And just like that, we’re in a new year.
I’m kind of at a crossroads this year, as I’ve alluded to in previous posts. Writing a book takes up so much time, and there are so many projects in the wings that I would like to be working on. Just off the top of my head I can think of three or four books that I have partially outlined and begun research on. Only one of those will get written this year, if I’m lucky. I don’t have any specific contractual obligations to guide me as to which one I should pick.
Last year I wrote two novellas and rewrote part of a novel. You can estimate that I probably wrote about 60-75 thousand words in that process, not counting my blog time, etc. That is barely a book. Really in speculative fiction I need about 90,000 words to make a book, at least. So you can see, easily, that writing a book is a minimum of a one year commitment. That’s assuming I work on nothing else, which is not how writing works. There’s still editing and submissions and everything else.
So, with all that said, I wanted to be very intentional about my goals this year.

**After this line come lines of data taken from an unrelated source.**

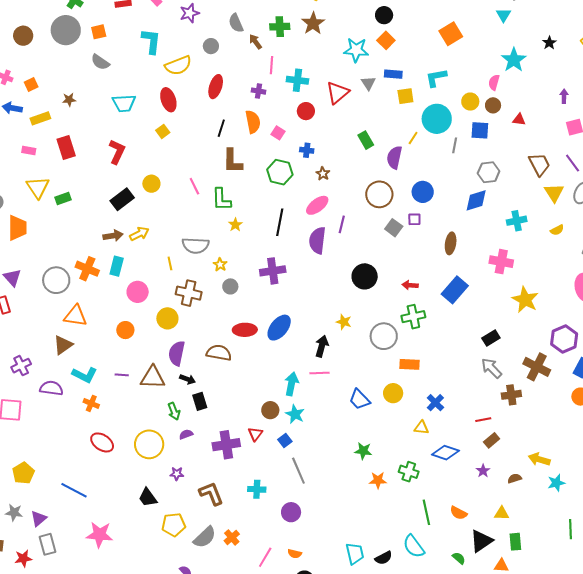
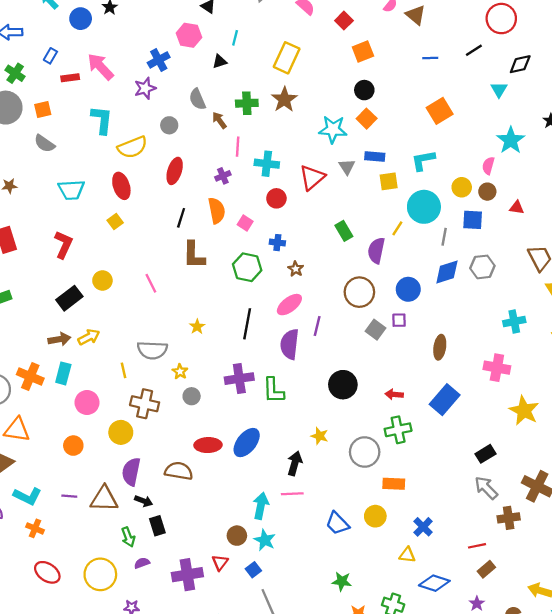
purple cross: (258, 91) -> (223, 176), turned -32
green L-shape: (221, 199) -> (273, 390), moved
blue diamond: (476, 200) -> (447, 272), moved

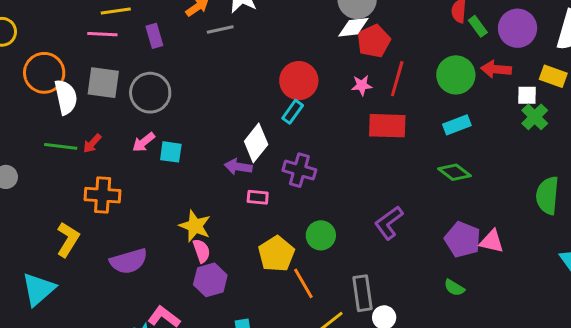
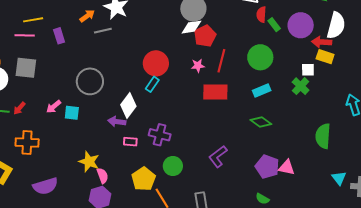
red arrow: (496, 69) -> (322, 42), moved
gray circle: (150, 93) -> (90, 81), moved
green cross: (535, 117) -> (301, 86), moved
purple cross: (299, 170) -> (160, 135), moved
pink semicircle: (202, 251) -> (102, 176), moved

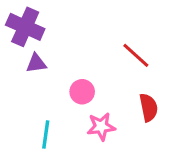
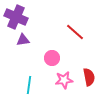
red line: (136, 55) -> (75, 32), moved
red semicircle: (149, 108) -> (89, 77), moved

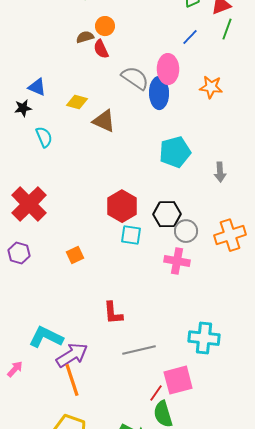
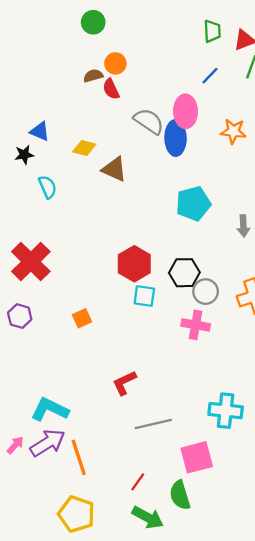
red L-shape: (113, 313) -> (124, 383), turned 70
purple arrow: (72, 355) -> (48, 443), moved
red line: (156, 393) -> (138, 482), moved

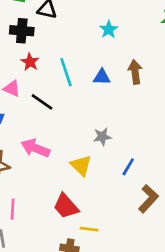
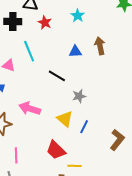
red star: (30, 62) -> (45, 23), moved
cyan line: (66, 72) -> (29, 51), moved
black line: (42, 102) -> (57, 76), moved
blue line: (128, 167) -> (84, 127), moved

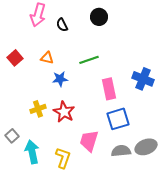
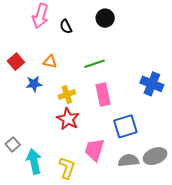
blue star: (60, 79) -> (34, 84), moved
pink rectangle: (109, 89) -> (103, 95), moved
yellow cross: (38, 109) -> (67, 95), moved

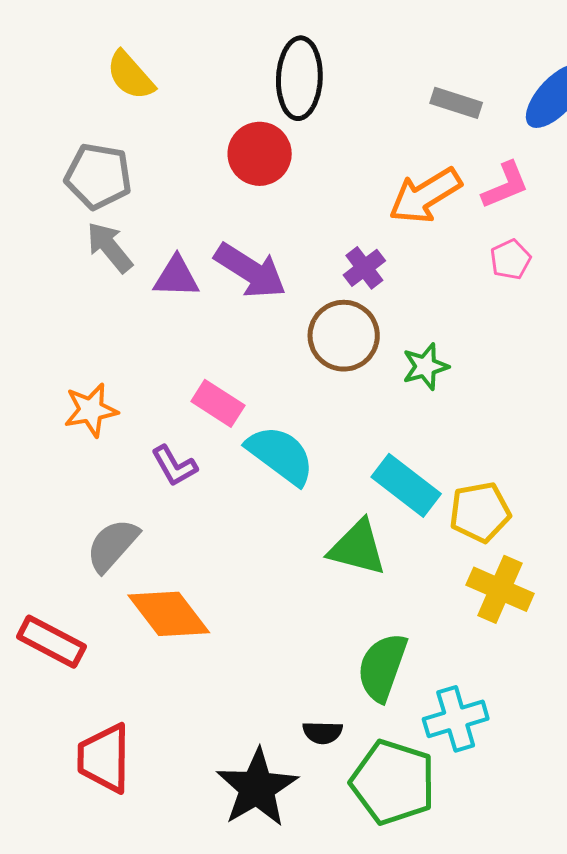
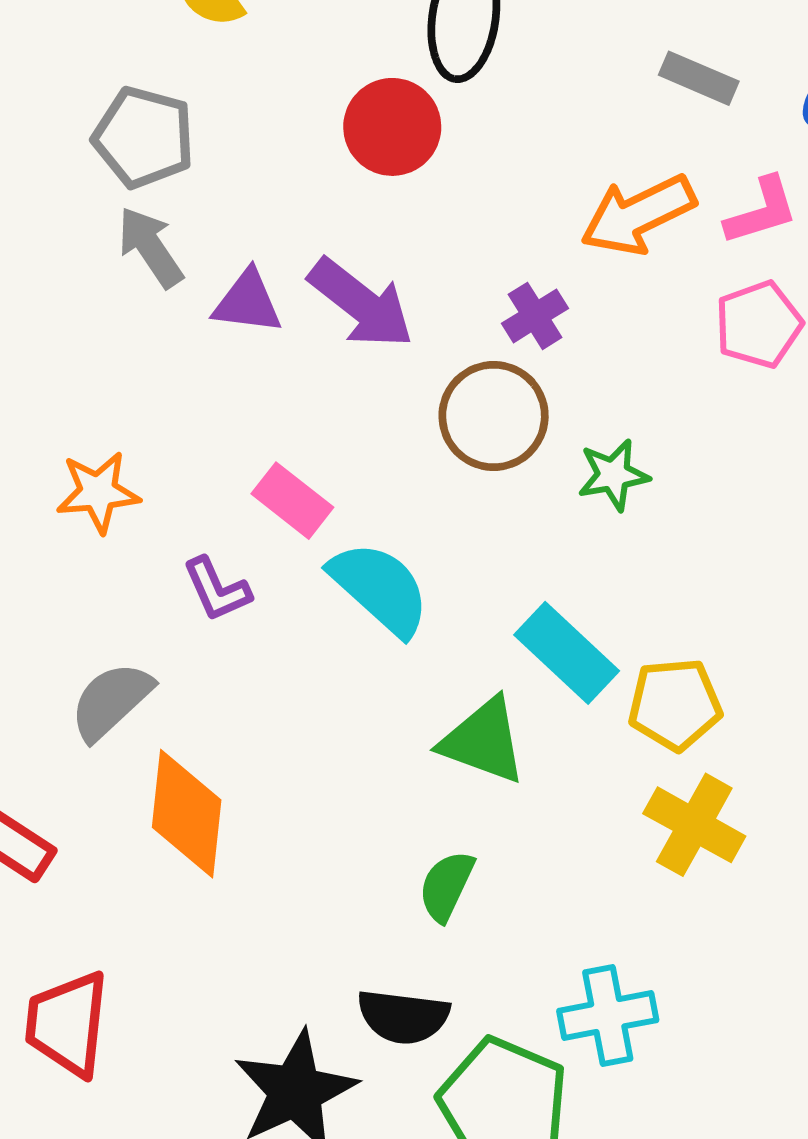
pink pentagon: (510, 259) -> (759, 324), size x1.4
orange diamond: (169, 614) -> (187, 814), turned 38
green semicircle: (382, 667) -> (446, 886), moved, size x0.7
black semicircle: (323, 732) -> (403, 1017), size x1.5

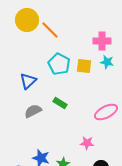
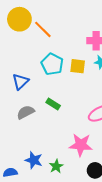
pink star: (87, 143) -> (81, 145), size x1.6

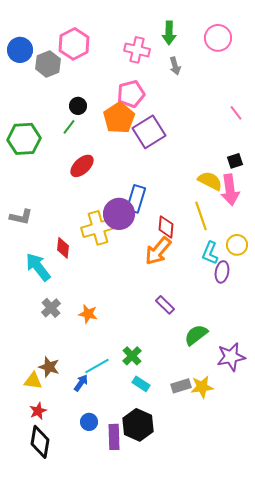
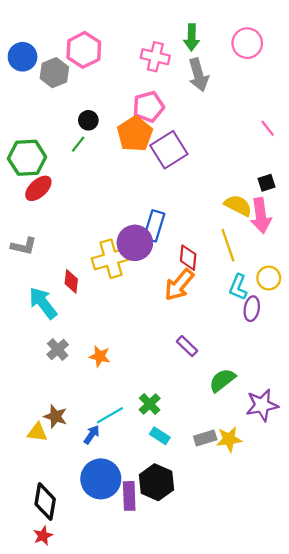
gray arrow: (175, 66) -> (198, 75), size x1.6
red ellipse: (82, 166) -> (38, 188), moved
red star: (38, 411) -> (43, 536), moved
blue circle: (89, 422) -> (101, 479), size x2.0

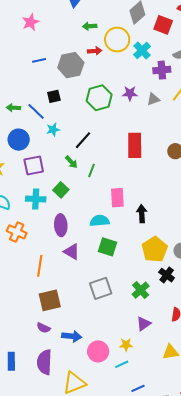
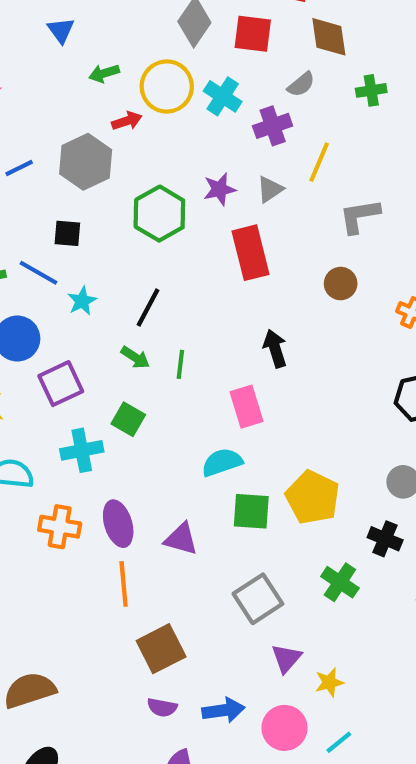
black square: (54, 96) -> (67, 233), turned 32
red rectangle: (135, 145) -> (251, 253), moved
black arrow: (142, 214) -> (275, 348), moved
purple ellipse: (61, 225) -> (118, 524), moved
yellow pentagon: (155, 249) -> (313, 497), moved
purple triangle: (144, 324) -> (286, 658), moved
yellow star: (126, 345) -> (329, 682), moved

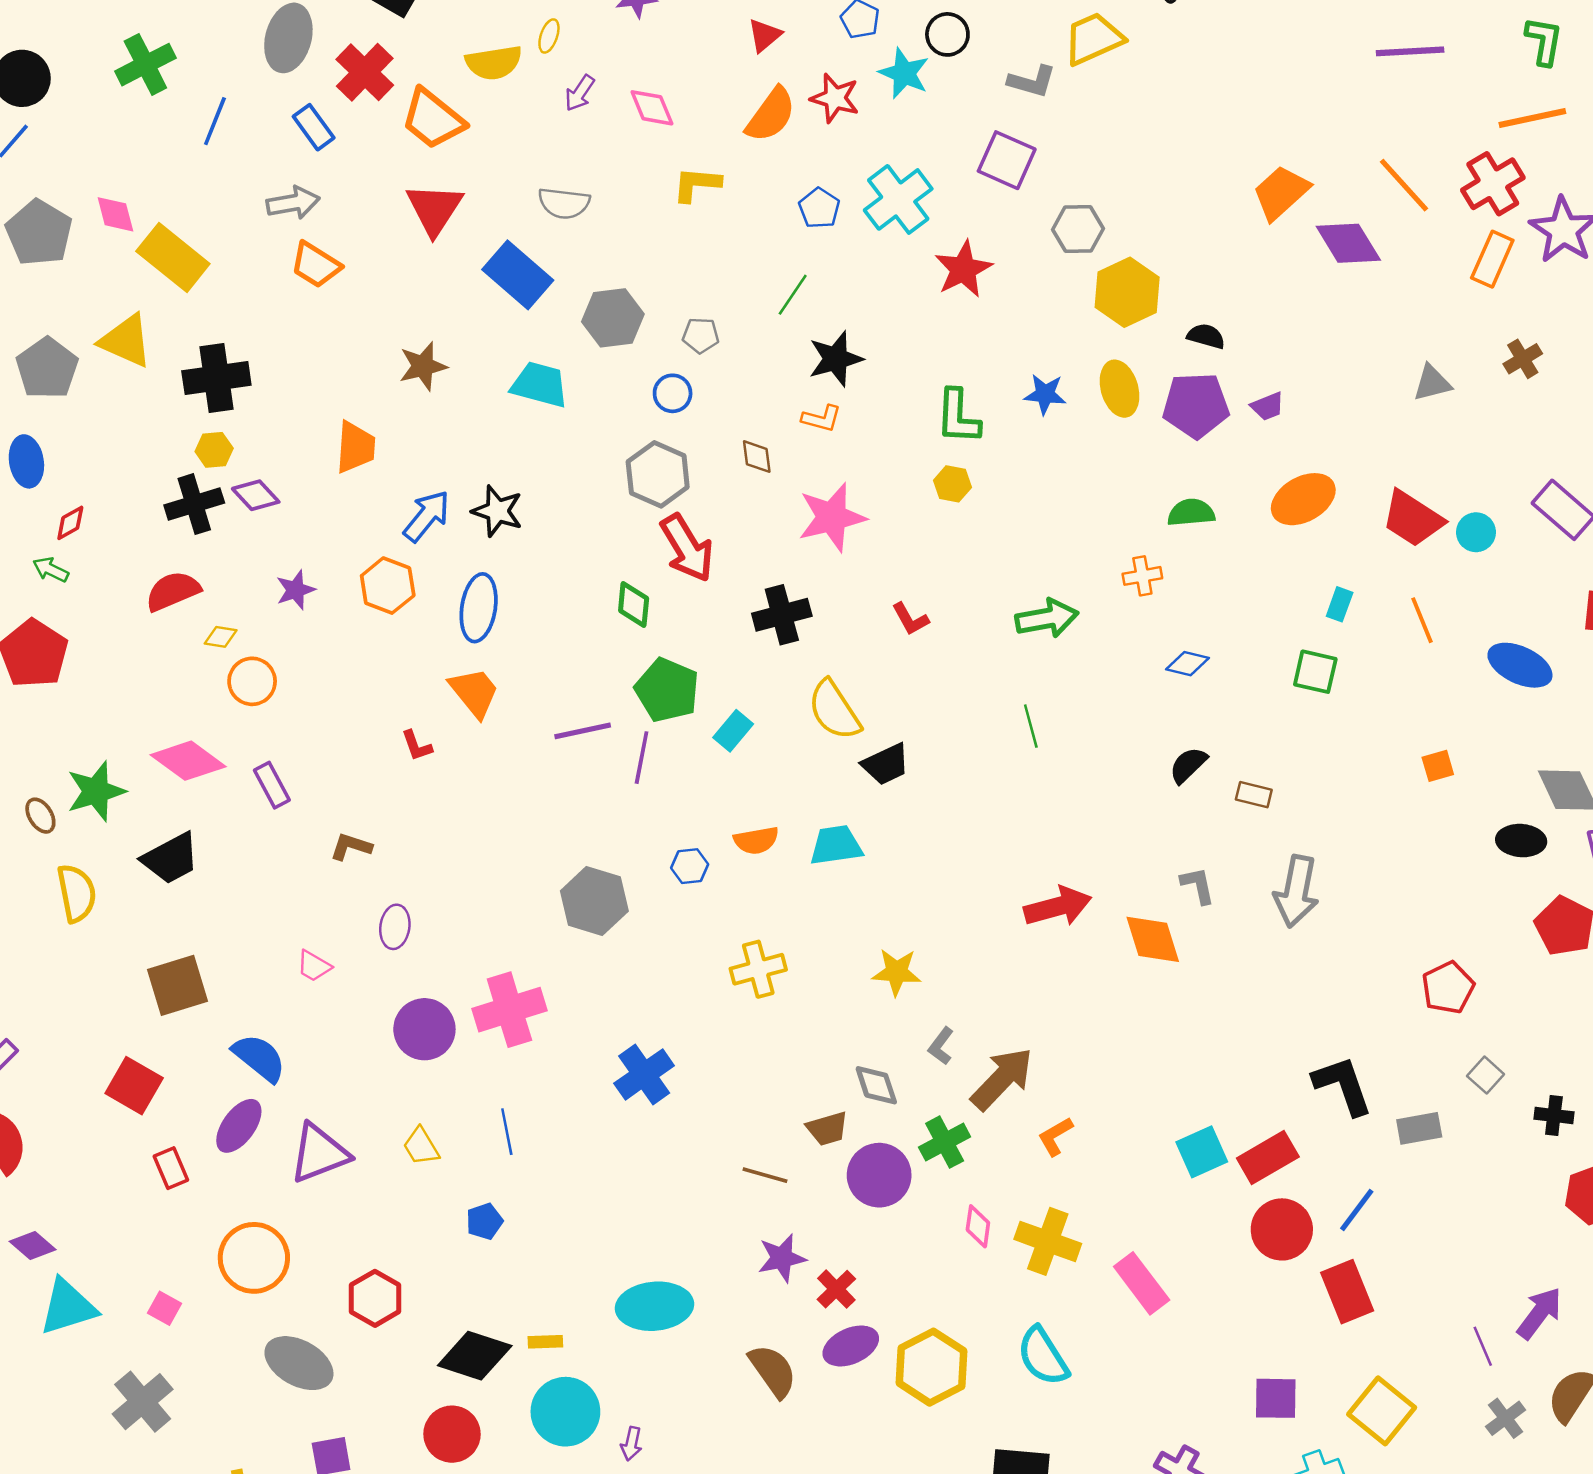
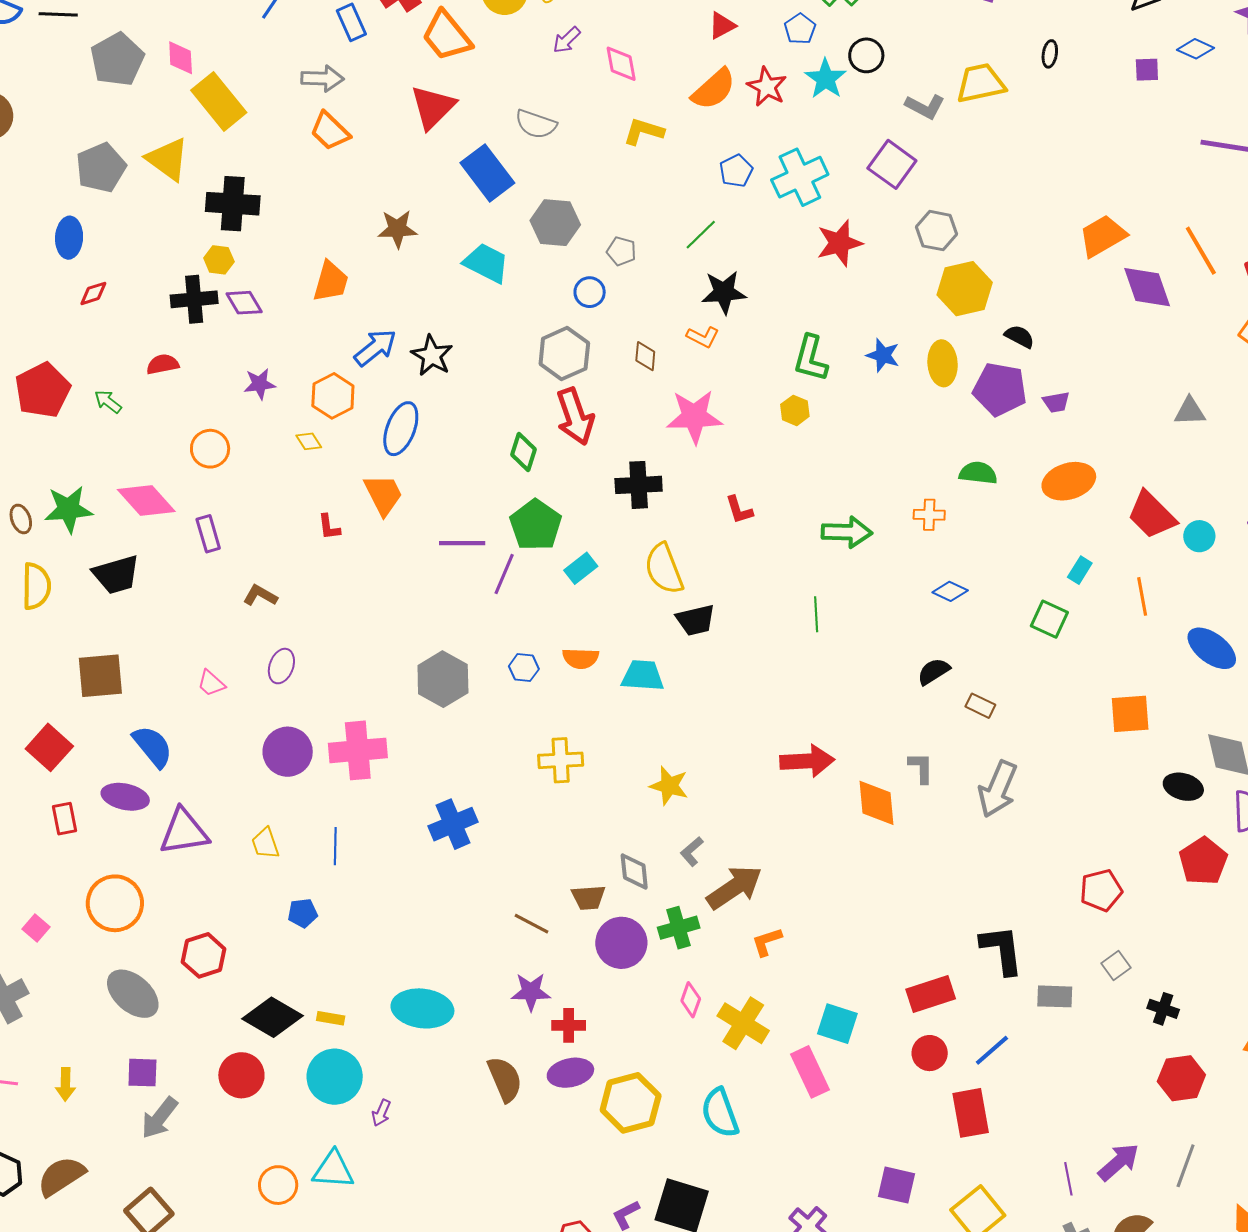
green arrow: (51, 570) -> (108, 402), moved
red semicircle: (173, 591) -> (163, 364), size x0.7
yellow diamond: (221, 637) -> (309, 441), moved, turned 36
orange square: (1438, 766) -> (1130, 714), size x1.6
purple ellipse: (239, 1126) -> (125, 797), turned 54
cyan square: (1202, 1152) -> (837, 1024), moved, turned 30
red circle: (1282, 1229) -> (930, 1053), size x0.7
red cross: (836, 1289) -> (569, 1025), turned 32

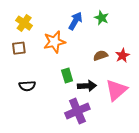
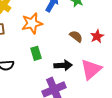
brown semicircle: (101, 55) -> (76, 36), turned 56
green rectangle: (67, 75) -> (36, 53), moved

1. Focus on my edits and submissions
I have written a lot of stuff, and some of it is very good, and some of it I have self-published. But I have realized after five years as a self-published author that my writing speed and my lifestyle mean that I’m probably better suited to being a traditionally published author, or at least a mix of the two. I can’t keep writing things and not putting them out there, not trying to move towards that eventual goal. So while I will be writing new work this year, my number one goal will be to improve some of my existing stories and submit them to agents and publishers and magazines. Accordingly, I want to accrue fifty rejections or an acceptance by the end of the year. That’s a little under one per week, so I’m going to have to work hard.
2. Give myself permission to work on something new
There is nothing more frustrating than having to pick from amongst these ideas clamoring in my head. I want the time to do them all. I want to be able to write you so many books, so many worlds. But I only have so much time – a few hours of the week that I snatch greedily for my work. That’s all I have.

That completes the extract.